Data provided section start
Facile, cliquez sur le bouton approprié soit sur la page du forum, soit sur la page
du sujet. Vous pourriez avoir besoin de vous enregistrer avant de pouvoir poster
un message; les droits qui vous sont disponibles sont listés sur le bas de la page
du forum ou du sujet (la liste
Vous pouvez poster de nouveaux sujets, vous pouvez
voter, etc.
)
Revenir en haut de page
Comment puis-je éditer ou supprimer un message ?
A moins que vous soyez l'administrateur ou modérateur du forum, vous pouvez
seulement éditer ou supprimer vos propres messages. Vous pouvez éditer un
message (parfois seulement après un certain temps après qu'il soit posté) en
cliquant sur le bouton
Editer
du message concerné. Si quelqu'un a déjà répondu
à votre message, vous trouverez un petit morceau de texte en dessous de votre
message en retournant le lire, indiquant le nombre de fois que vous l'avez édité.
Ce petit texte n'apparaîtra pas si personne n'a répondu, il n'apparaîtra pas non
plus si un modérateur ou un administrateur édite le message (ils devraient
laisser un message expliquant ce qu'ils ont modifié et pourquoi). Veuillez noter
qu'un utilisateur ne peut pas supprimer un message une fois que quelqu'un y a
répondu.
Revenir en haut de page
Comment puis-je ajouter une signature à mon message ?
Data provided section end
Data provided section start
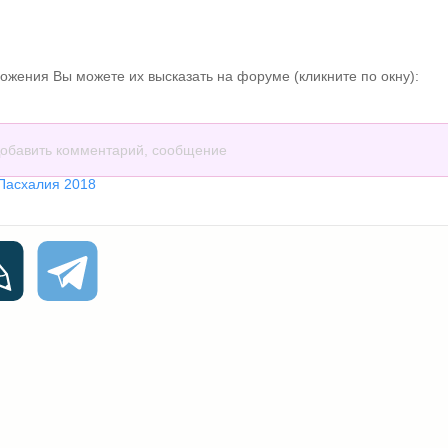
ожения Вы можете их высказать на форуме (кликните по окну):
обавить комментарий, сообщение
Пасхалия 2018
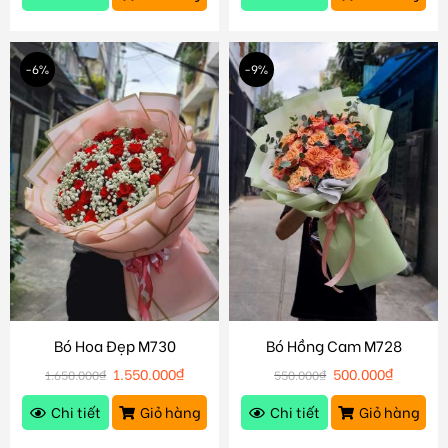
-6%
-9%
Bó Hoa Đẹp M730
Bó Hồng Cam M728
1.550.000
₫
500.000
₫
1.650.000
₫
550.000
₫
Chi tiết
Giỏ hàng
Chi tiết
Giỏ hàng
Data provided section end
Exercise: Your reply must consist solely of the number of lines in the listing above that include the word "répondu".

Solution to this problem: 3